* Exercise details *
Scan the listing for the word "среди" and report every line that contains it.
-- -- --
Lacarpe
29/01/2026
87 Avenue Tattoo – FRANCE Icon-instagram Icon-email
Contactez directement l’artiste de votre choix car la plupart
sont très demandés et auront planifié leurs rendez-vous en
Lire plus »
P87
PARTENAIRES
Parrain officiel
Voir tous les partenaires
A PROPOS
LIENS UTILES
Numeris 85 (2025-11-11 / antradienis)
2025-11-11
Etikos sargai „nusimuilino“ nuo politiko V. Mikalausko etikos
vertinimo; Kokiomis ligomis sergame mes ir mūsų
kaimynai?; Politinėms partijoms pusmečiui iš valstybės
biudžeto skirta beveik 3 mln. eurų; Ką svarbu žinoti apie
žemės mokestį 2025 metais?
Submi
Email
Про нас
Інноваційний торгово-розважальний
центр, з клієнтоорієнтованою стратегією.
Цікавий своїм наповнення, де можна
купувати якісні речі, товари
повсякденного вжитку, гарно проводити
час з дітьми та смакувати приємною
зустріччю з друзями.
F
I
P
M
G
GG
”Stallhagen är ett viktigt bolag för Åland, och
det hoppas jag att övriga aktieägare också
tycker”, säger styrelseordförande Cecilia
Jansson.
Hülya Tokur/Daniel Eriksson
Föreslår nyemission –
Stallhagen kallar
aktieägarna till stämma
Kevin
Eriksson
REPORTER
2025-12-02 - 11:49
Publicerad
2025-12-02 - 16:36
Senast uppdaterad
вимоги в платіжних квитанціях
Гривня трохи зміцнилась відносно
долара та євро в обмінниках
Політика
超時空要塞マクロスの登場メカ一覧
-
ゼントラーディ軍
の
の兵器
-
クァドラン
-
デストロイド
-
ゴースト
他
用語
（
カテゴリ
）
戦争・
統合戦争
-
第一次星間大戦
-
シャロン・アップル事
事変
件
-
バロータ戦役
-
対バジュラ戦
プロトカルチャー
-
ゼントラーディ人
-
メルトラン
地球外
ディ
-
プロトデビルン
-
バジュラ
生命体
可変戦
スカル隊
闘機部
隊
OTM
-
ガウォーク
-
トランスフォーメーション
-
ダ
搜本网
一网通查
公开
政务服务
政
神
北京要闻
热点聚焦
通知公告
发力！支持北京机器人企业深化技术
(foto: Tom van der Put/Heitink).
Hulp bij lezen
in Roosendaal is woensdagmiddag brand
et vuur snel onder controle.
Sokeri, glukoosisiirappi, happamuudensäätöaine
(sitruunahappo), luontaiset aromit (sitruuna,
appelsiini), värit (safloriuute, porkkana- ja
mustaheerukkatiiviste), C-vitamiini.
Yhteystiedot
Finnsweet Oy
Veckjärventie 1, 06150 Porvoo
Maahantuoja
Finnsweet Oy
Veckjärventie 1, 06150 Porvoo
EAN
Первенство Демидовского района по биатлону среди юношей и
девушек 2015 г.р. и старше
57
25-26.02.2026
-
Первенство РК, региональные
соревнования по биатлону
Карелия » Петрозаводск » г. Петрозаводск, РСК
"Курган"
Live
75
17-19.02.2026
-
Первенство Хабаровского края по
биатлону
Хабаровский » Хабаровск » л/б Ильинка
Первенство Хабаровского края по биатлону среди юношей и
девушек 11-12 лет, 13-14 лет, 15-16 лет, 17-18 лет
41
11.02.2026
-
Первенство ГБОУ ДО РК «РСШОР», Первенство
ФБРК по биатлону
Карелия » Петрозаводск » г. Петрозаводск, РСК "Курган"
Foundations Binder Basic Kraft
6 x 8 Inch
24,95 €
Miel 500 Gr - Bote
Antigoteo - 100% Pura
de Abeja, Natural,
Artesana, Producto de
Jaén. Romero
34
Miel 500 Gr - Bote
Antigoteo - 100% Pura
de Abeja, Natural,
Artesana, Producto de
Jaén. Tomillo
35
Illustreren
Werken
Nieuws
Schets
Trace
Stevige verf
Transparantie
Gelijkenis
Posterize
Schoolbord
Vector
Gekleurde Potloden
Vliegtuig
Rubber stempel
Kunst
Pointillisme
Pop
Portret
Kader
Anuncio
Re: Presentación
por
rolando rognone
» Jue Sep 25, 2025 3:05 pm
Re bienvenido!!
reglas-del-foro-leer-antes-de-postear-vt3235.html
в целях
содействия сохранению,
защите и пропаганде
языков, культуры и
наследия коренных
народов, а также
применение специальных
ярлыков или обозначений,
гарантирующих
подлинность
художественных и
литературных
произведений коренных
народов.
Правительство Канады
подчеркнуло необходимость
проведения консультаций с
-- -- --
* Answer for the task *
Первенство Демидовского района по биатлону среди юношей и
Первенство Хабаровского края по биатлону среди юношей и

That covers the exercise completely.